How ChatGPT actually works

March 13, 2023

Machine learning models generally learn by making slight modifications to their own layers as they receive more sample data to process; this technique is known as training a model. They know which changes to make by attempting to minimize their loss function, which typically reflects the difference between their outputs and their labels. These labels are the expected results for their training data, and the goal of every neural network is to make its output match its dataset’s labels.
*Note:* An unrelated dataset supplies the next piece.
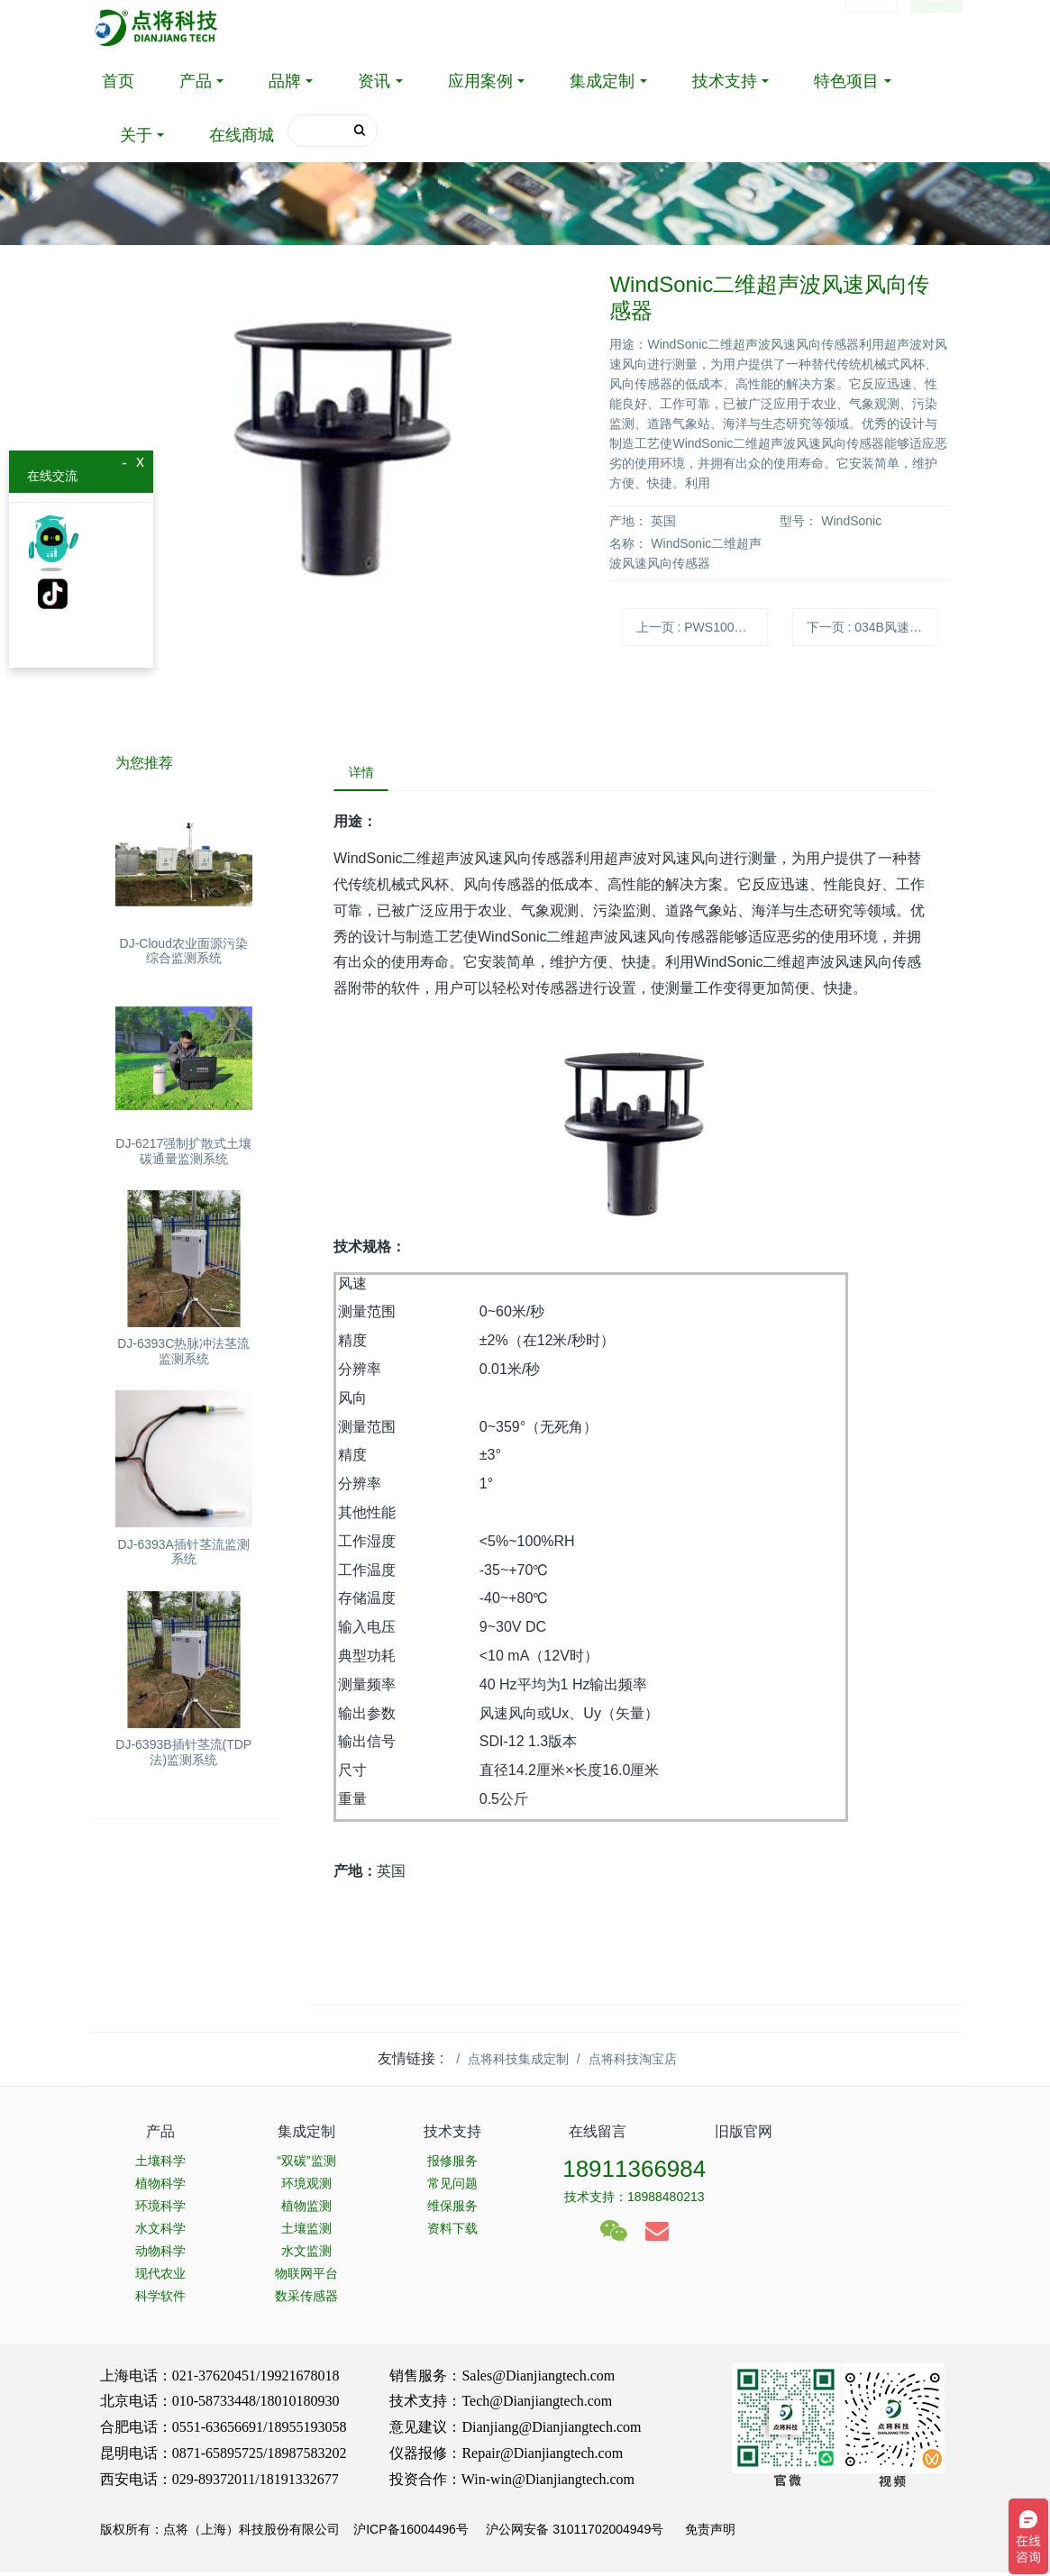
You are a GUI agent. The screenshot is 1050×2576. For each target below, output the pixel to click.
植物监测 (306, 2209)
For example, if our cat-detection model predicted that a given photo didn’t include a cat, but the photo’s label specified that there actually was a cat, the computed loss would be large. On the other hand, if both the dataset and the model agree that the photo included a cat, the loss becomes relatively small. Since this strategy requires humans to guide the model’s training with training labels, it’s often referred to as supervised learning.

Unfortunately, labeling a dataset requires having humans manually verify the contents of millions of samples. It’s often easier to create a massive unlabeled dataset than even a small labeled one. A technique known as unsupervised learning makes it possible to use unlabeled datasets for training, typically by generating labels from the training data itself. AI researchers frequently use unsupervised pre-training to teach a neural network the structure of a certain type of data before later training with a much smaller labeled dataset (also known as fine-tuning) to solve a specific problem.
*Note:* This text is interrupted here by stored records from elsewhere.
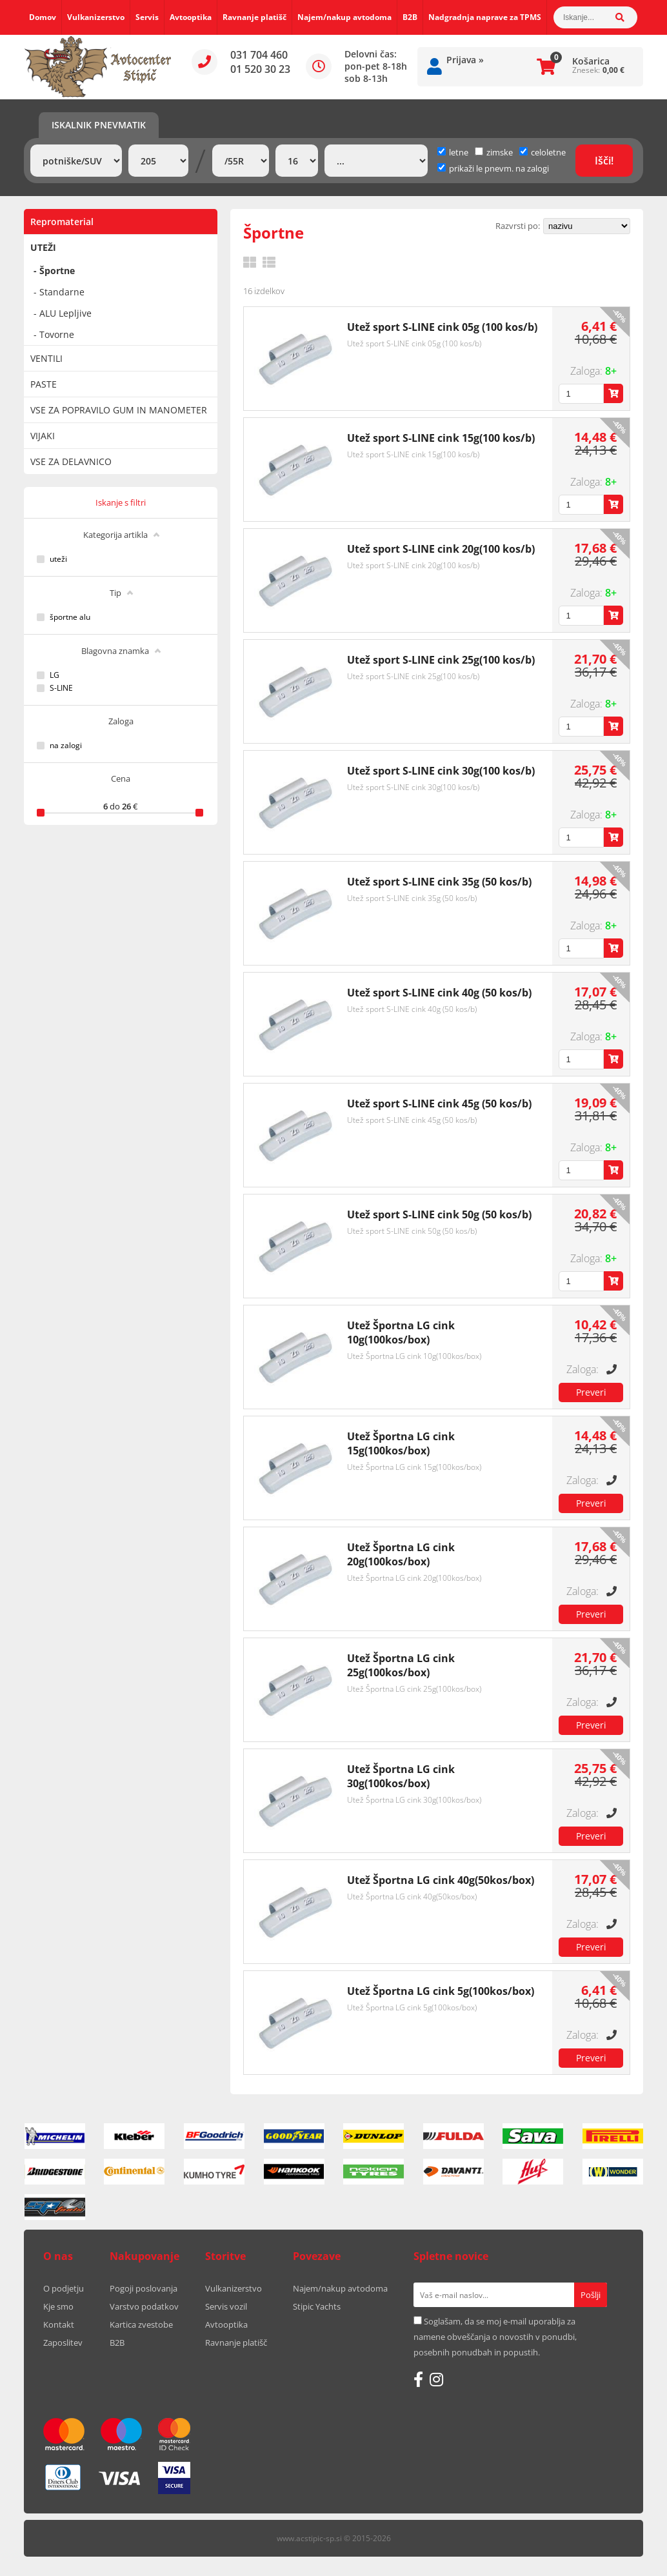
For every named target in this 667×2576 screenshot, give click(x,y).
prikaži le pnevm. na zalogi (499, 168)
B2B (410, 17)
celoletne (542, 152)
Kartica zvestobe (141, 2324)
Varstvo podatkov (144, 2306)
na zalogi (66, 745)
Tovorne (56, 334)
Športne (57, 270)
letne (452, 152)
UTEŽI (43, 247)
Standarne (62, 292)
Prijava (465, 60)
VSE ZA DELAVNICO (71, 461)
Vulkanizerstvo (95, 17)
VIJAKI (42, 436)
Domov (42, 17)
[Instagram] (436, 2379)
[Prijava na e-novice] (590, 2295)
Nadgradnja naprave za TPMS (484, 17)
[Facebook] (418, 2379)
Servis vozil (226, 2306)
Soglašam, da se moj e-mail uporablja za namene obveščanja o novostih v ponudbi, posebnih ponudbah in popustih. (495, 2336)
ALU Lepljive (65, 313)
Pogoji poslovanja (143, 2288)
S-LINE (61, 688)
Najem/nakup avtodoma (344, 17)
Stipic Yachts (317, 2306)
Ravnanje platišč (254, 17)
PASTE (43, 384)
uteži (58, 559)
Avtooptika (191, 17)
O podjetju (63, 2288)
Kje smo (58, 2306)
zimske (494, 152)
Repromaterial (62, 221)
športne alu (70, 617)
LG (54, 675)
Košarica (591, 61)
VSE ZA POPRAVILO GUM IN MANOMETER (118, 410)
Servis (147, 17)
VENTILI (46, 358)
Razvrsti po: (517, 226)
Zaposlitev (63, 2342)
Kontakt (58, 2324)
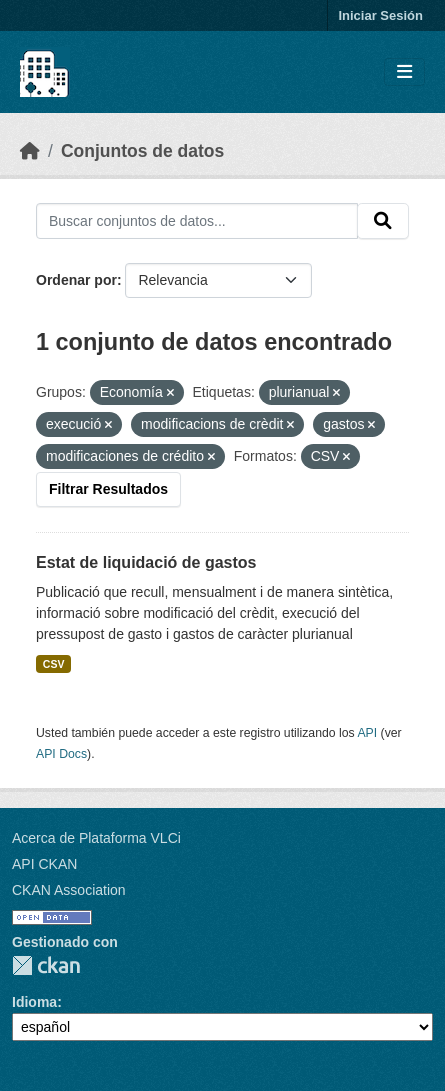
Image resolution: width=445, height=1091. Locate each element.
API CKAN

OpenAI’s Generative Pretrained Transformer (GPT) line of transformer neural networks all underwent unsupervised pre-training using massive text datasets scraped from various online sources, such as Common Crawl. These neural networks initially received incomplete sentences and attempted to predict the word or symbol that followed the input they were given. With billions of words in their dataset, the GPT models quickly learned to write with impeccable grammar and punctuation.

Since this pre-training focused on text from across the internet, GPT-3 initially acted like an advanced autocomplete tool, unable to respond to questions or converse with people. OpenAI’s alignment team (which tries to “align” the goals of each AI model with those of its human users) fine-tuned GPT-3 with human-generated instructional queries and responses to create InstructGPT, which included many of the instruction-following capabilities of ChatGPT but lacked the ability to converse with a human. After making some minor improvements to GPT-3, OpenAI fine-tuned it with a dataset similar to that of InstructGPT, but also including added human conversation data. The final result was ChatGPT.